Reading domain data from filters
Once a filter returns the mandatory fields (id, type, name), it can be extended with additional data needed for validation.
This page explains how to read *domain-specific data- from the DAQS Assist JSON and include it safely in the filter output.
Why this matters
Validations can only evaluate data that is present in the filter output.
If a value is not returned by the filter:
- it cannot be validated
- it cannot be reported
- it is effectively invisible to DAQS
Filters prepare data.
Validations evaluate data.
Understanding where domain data lives — and how to expose it — is essential.
Minimal working example
Starting from the minimal valid filter, we add one additional field: assemblyCode.
(
$[type = "FamilySymbol"].{
"id": id,
"type": type,
"name": name,
"assemblyCode": values.assemblyCode
}
)
This filter now returns all required fields *plus- one domain-specific value.

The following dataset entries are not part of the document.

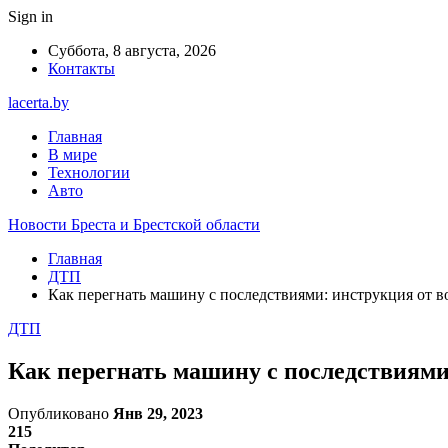
Sign in
Суббота, 8 августа, 2026
Контакты
lacerta.by
Главная
В мире
Технологии
Авто
Новости Бреста и Брестской области
Главная
ДТП
Как перегнать машину с последствиями: инструкция от в
ДТП
Как перегнать машину с последствиями
Опубликовано
Янв 29, 2023
215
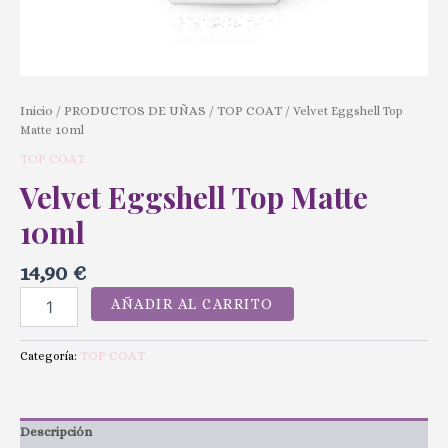
Inicio
PRODUCTOS DE UÑAS
TOP COAT
/
/
/ Velvet Eggshell Top
Matte 10ml
TOP COAT
Velvet Eggshell Top Matte
10ml
14,90
€
AÑADIR AL CARRITO
TOP COAT
Categoría:
Descripción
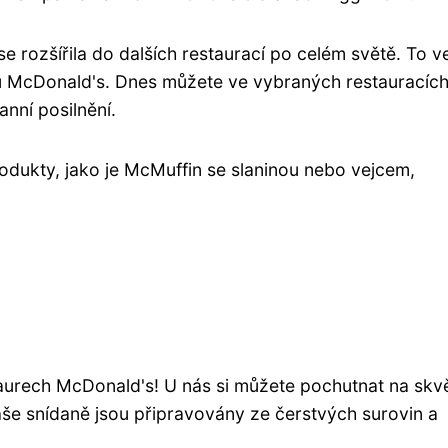
 rozšířila do dalších restaurací po celém světě. To v
 McDonald's. Dnes můžete ve vybraných restauracíc
anní posilnění.
odukty, jako je McMuffin se slaninou nebo vejcem,
taurech McDonald's! U nás si můžete pochutnat na skv
še snídaně jsou připravovány ze čerstvých surovin a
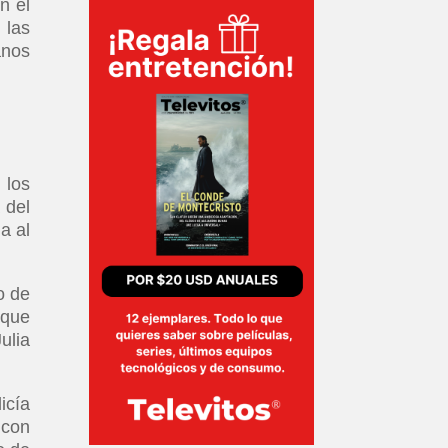
n el
 las
anos
 los
 del
a al
o de
 que
ulia
icía
 con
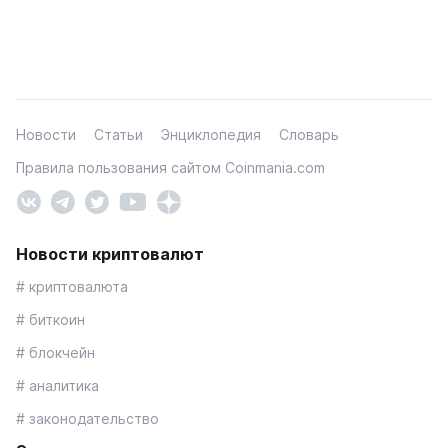
Новости
Статьи
Энциклопедия
Словарь
Правила пользования сайтом Coinmania.com
Новости криптовалют
# криптовалюта
# биткоин
# блокчейн
# аналитика
# законодательство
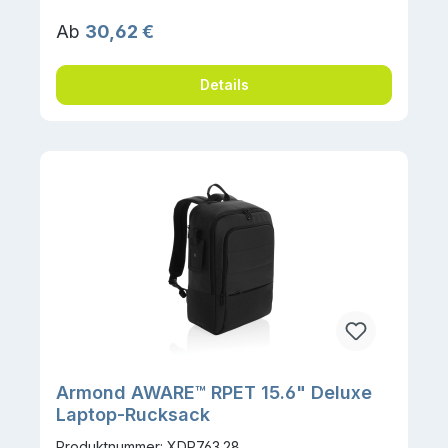
Regulärer Preis:
Ab
30,62 €
Details
Armond AWARE™ RPET 15.6" Deluxe
Laptop-Rucksack
Produktnummer: XDP763.28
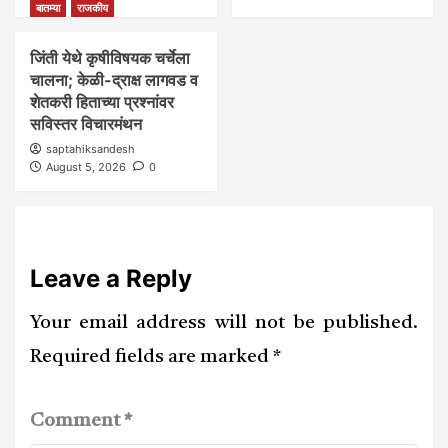
बातम्या
राजकीय
जिंती येथे कृषीविषयक चर्चेला
चालना; केळी-द्राक्ष लागवड व
शेतकरी हिताच्या प्रश्नांवर
सविस्तर विचारमंथन
saptahiksandesh
August 5, 2026
0
Leave a Reply
Your email address will not be published.
Required fields are marked
*
Comment
*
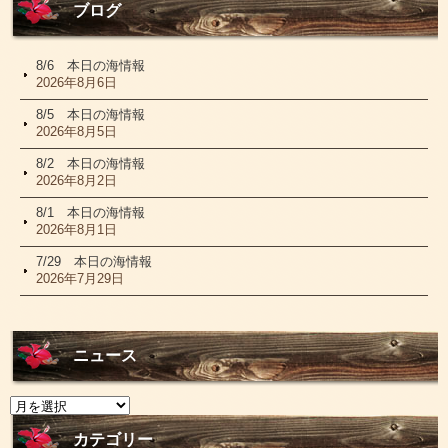
ブログ
8/6 本日の海情報
2026年8月6日
8/5 本日の海情報
2026年8月5日
8/2 本日の海情報
2026年8月2日
8/1 本日の海情報
2026年8月1日
7/29 本日の海情報
2026年7月29日
ニュース
ニ
ュ
ー
カテゴリー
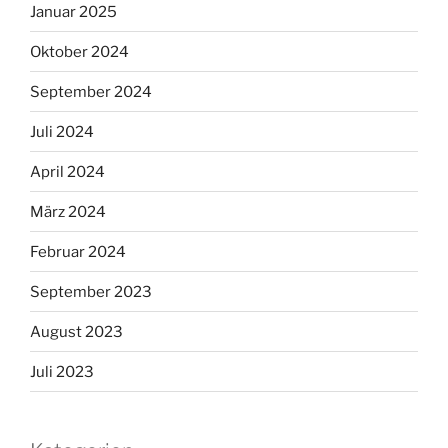
Januar 2025
Oktober 2024
September 2024
Juli 2024
April 2024
März 2024
Februar 2024
September 2023
August 2023
Juli 2023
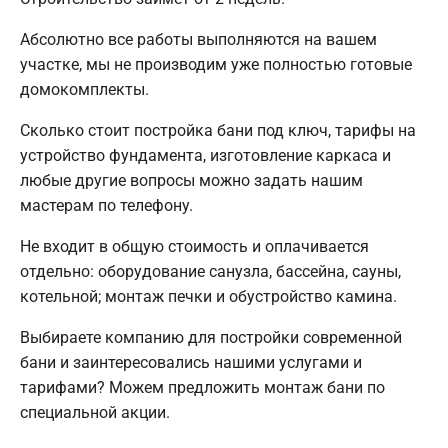
Абсолютно все работы выполняются на вашем
участке, мы не производим уже полностью готовые
домокомплекты.
Сколько стоит постройка бани под ключ, тарифы на
устройство фундамента, изготовление каркаса и
любые другие вопросы можно задать нашим
мастерам по телефону.
Не входит в общую стоимость и оплачивается
отдельно: оборудование санузла, бассейна, сауны,
котельной; монтаж печки и обустройство камина.
Выбираете компанию для постройки современной
бани и заинтересовались нашими услугами и
тарифами? Можем предложить монтаж бани по
специальной акции.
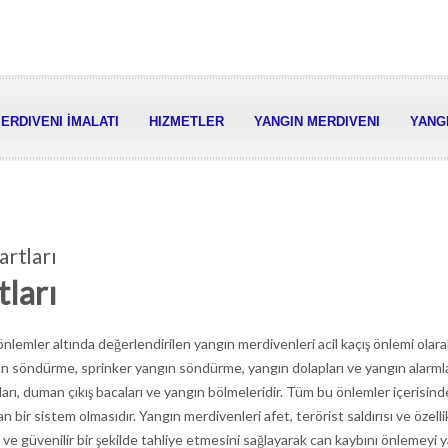
ERDIVENI İMALATI
HIZMETLER
YANGIN MERDIVENI
YANGI
rtları
ları
nlemler altında değerlendirilen yangın merdivenleri acil kaçış önlemi olara
gın söndürme, sprinker yangın söndürme, yangın dolapları ve yangın alarmla
ları, duman çıkış bacaları ve yangın bölmeleridir. Tüm bu önlemler içerisin
an bir sistem olmasıdır. Yangın merdivenleri afet, terörist saldırısı ve özelli
 ve güvenilir bir şekilde tahliye etmesini sağlayarak can kaybını önlemeyi 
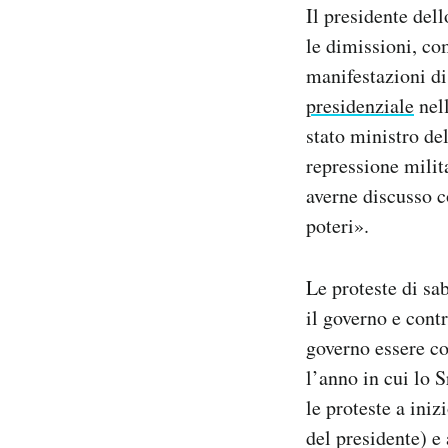
Il presidente de
Notifiche mobile
le dimissioni, co
Regala il Post
Hai bisogno di aiuto?
manifestazioni di
Esci
presidenziale
nell
stato ministro del
repressione milita
averne discusso co
poteri».
Le proteste di sa
il governo e cont
governo essere co
l’anno in cui lo 
le proteste a ini
del presidente) e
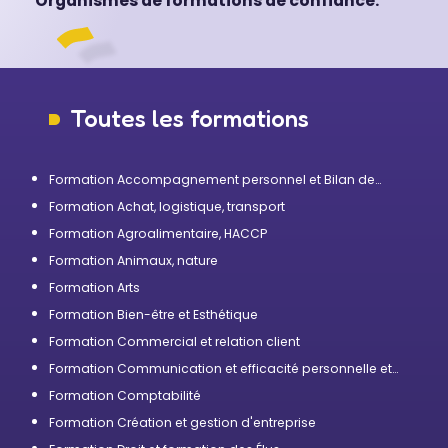
Organismes de formations de confiance.
Toutes les formations
Formation Accompagnement personnel et Bilan de
compétences
Formation Achat, logistique, transport
Formation Agroalimentaire, HACCP
Formation Animaux, nature
Formation Arts
Formation Bien-être et Esthétique
Formation Commercial et relation client
Formation Communication et efficacité personnelle et
professionnelle
Formation Comptabilité
Formation Création et gestion d'entreprise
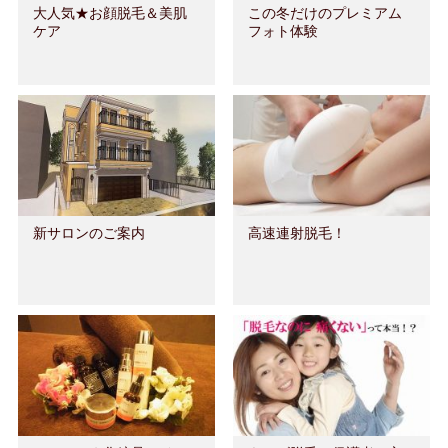
大人気★お顔脱毛＆美肌
この冬だけのプレミアム
ケア
フォト体験
新サロンのご案内
高速連射脱毛！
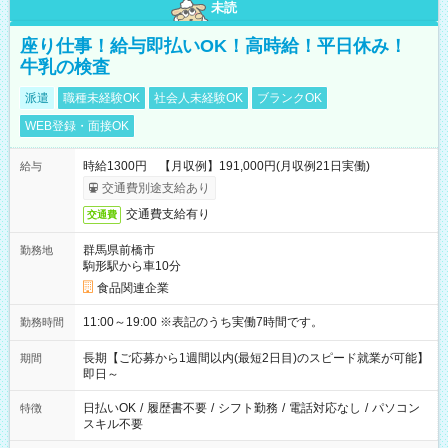
未読
座り仕事！給与即払いOK！高時給！平日休み！
牛乳の検査
派遣
職種未経験OK
社会人未経験OK
ブランクOK
WEB登録・面接OK
時給1300円 【月収例】191,000円(月収例21日実働)
給与
交通費別途支給あり
交通費支給有り
交通費
群馬県前橋市
勤務地
駒形駅から車10分
食品関連企業
11:00～19:00 ※表記のうち実働7時間です。
勤務時間
長期【ご応募から1週間以内(最短2日目)のスピード就業が可能】
期間
即日～
日払いOK
/
履歴書不要
/
シフト勤務
/
電話対応なし
/
パソコン
特徴
スキル不要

What changed compared to the minimal filter
Filtering a different object type
$[type = "FamilySymbol"]
This selects family types, not placed instances.
This is intentional: Assembly Code is defined at the type level, not the instance level.
Reading data from values
"assemblyCode": values.assemblyCode
Most Revit properties exposed by DAQS Assist live inside the values object.
This line:
- reads the Assembly Code from the source data
- copies it into the filter output
- makes it available for validation
No transformation is applied.
Why we add domain data to the filter
Filters do not validate data. They only prepare data.
By adding:
"assemblyCode": values.assemblyCode
You are explicitly stating:
“This rule needs Assembly Code for validation.”
If a value is not present in the filter output, it cannot be validated later.
What the filter output looks like
For each FamilySymbol, the filter returns:
{
"id": 617464,
"type": "FamilySymbol",
"name": "1018x2387 - kader 40mm HPL - rechtsdraaiend 2",
"assemblyCode": "32.31"
}
This dataset is now:
- identifiable (
id) - understandable (
name) - complete for validation (
assemblyCode)
Missing values are not filter errors
Not every FamilySymbol has an Assembly Code.
If:
values.assemblyCode
returns null, this is:
- valid JSON
- valid JSONata
- often a validation case, not a filter problem
Do *not- fix missing values in the filter.
Why we do not validate inside the filter
This filter is incorrect:
$[type = "FamilySymbol" and values.assemblyCode != null]
Reason:
- elements with missing data are silently excluded
- DAQS will never report the issue
- users receive a false sense of correctness
Filters select data. Validations judge data.
Keep those responsibilities separate.
Rule of thumb
If you need a value for validation, add it to the filter output exactly as it exists.
Do not:
- clean it
- transform it
- exclude missing values
That belongs in the validation step.